◆ THE PROBLEM: From the entries below, return every line that includes the word "permitted".

Top of MATERIALS PROVIDED

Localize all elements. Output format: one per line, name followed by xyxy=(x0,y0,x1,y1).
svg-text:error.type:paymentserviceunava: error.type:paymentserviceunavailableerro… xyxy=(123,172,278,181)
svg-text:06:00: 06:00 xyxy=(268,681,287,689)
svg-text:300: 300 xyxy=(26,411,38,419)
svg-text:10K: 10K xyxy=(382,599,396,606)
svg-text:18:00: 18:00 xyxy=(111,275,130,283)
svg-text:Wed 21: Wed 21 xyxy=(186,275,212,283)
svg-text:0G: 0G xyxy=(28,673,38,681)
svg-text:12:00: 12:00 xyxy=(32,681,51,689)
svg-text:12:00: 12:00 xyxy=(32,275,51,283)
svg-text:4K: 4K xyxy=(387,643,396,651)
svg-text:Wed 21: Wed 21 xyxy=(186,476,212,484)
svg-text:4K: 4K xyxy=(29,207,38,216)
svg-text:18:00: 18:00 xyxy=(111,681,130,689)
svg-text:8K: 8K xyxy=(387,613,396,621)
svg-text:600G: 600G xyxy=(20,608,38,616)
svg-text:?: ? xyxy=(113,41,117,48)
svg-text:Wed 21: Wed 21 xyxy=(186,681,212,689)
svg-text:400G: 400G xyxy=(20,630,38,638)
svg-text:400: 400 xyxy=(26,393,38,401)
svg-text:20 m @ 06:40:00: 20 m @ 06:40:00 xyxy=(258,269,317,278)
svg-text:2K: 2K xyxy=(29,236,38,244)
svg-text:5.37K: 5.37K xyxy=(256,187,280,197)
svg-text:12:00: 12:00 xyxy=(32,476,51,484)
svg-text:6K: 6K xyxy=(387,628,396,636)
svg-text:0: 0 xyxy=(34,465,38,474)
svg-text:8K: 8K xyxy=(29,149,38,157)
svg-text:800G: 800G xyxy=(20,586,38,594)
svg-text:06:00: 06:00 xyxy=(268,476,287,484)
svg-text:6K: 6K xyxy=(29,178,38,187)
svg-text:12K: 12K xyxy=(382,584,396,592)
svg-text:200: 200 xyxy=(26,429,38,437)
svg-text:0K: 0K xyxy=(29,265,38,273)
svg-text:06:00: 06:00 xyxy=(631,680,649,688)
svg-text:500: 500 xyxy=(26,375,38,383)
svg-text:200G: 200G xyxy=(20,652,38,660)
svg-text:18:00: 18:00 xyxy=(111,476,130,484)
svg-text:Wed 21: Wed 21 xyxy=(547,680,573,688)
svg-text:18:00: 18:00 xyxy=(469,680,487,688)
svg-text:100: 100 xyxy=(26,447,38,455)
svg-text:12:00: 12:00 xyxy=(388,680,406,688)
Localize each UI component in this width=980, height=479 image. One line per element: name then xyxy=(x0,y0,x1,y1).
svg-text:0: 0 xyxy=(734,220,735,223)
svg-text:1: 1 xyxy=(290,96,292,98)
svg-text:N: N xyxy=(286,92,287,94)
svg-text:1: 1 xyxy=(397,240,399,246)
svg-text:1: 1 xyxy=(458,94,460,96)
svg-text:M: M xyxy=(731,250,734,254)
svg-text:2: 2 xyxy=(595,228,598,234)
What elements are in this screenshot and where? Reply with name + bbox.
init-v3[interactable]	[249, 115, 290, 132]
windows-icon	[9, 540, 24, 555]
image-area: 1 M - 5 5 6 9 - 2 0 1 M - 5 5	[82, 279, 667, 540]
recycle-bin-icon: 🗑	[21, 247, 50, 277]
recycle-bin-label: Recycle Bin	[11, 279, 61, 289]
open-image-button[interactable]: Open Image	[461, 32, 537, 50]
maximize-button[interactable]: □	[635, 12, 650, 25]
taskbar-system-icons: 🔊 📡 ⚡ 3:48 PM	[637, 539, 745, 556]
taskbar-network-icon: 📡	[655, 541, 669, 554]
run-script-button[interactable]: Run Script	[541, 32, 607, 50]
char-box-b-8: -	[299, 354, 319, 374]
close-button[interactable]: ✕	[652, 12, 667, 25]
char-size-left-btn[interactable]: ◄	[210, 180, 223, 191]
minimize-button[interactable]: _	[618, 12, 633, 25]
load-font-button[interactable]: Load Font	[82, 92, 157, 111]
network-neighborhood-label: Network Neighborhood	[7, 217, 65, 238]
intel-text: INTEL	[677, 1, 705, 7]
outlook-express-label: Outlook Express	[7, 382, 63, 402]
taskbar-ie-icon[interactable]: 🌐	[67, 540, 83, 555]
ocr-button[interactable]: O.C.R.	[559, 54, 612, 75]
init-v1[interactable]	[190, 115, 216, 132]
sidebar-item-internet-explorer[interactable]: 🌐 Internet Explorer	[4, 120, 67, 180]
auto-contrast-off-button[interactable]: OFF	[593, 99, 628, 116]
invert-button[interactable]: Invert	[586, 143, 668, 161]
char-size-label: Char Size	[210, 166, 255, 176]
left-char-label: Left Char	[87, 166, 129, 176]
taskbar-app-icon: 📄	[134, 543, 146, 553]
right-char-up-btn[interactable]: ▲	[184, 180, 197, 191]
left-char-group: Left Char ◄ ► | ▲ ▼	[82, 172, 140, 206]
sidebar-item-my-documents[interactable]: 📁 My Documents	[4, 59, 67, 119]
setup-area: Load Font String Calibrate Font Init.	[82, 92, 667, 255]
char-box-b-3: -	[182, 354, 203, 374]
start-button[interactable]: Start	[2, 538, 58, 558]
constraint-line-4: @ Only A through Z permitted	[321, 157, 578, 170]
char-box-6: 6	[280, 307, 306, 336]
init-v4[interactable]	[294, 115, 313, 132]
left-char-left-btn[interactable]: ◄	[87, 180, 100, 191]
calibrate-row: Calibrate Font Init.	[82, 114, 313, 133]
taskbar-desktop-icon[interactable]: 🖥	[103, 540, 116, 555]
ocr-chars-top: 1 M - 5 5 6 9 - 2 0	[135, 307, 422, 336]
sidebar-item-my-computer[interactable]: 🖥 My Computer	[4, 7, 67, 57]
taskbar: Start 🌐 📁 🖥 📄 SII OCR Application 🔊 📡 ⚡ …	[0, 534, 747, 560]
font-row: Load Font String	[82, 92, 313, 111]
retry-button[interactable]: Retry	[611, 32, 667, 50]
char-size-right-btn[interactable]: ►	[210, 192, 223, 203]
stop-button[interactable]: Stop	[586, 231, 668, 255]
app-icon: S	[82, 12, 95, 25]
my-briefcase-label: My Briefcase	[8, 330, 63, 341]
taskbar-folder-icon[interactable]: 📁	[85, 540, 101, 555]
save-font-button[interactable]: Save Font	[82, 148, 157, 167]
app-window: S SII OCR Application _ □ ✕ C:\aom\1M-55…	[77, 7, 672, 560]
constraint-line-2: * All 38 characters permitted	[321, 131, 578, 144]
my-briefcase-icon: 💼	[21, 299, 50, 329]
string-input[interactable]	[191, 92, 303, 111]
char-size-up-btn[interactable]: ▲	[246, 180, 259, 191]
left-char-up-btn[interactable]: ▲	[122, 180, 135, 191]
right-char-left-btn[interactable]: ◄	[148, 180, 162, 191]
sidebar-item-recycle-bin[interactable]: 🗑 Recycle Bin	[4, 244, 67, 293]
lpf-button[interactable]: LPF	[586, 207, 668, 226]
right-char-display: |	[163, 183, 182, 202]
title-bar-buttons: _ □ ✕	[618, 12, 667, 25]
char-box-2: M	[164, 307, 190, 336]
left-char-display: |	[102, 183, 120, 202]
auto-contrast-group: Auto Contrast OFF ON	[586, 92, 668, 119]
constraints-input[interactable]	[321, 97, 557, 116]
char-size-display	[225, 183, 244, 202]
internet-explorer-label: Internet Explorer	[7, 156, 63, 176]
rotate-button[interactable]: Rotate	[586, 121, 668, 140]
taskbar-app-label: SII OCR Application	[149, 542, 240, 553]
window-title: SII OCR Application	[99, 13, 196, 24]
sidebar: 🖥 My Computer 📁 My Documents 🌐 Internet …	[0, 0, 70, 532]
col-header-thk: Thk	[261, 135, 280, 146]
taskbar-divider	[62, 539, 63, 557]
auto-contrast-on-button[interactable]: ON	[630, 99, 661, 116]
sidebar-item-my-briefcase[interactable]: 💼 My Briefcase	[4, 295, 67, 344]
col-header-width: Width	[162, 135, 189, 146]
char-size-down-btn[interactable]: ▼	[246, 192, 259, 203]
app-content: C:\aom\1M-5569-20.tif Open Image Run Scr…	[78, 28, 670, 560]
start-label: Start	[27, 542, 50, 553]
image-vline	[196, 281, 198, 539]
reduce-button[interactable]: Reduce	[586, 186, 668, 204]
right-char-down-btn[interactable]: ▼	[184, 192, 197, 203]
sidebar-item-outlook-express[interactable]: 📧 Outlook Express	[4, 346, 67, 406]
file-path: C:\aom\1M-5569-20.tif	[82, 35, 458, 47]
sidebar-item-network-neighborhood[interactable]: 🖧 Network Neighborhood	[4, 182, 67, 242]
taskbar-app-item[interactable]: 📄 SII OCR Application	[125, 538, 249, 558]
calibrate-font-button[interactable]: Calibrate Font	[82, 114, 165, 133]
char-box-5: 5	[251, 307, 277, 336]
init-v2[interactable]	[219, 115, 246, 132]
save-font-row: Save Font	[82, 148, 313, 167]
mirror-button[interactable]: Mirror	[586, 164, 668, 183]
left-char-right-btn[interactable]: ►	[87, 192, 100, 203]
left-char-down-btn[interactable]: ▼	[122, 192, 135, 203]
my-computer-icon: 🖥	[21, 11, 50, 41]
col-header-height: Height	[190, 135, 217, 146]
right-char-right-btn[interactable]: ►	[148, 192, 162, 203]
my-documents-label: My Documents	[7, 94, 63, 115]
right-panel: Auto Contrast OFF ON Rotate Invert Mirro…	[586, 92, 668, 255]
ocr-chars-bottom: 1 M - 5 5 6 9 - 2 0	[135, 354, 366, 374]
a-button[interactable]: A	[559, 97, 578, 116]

Bottom of MATERIALS PROVIDED

◆ FINAL ANSWER:
constraint-line-4: @ Only A through Z permitted	[321, 157, 578, 170]
constraint-line-2: * All 38 characters permitted	[321, 131, 578, 144]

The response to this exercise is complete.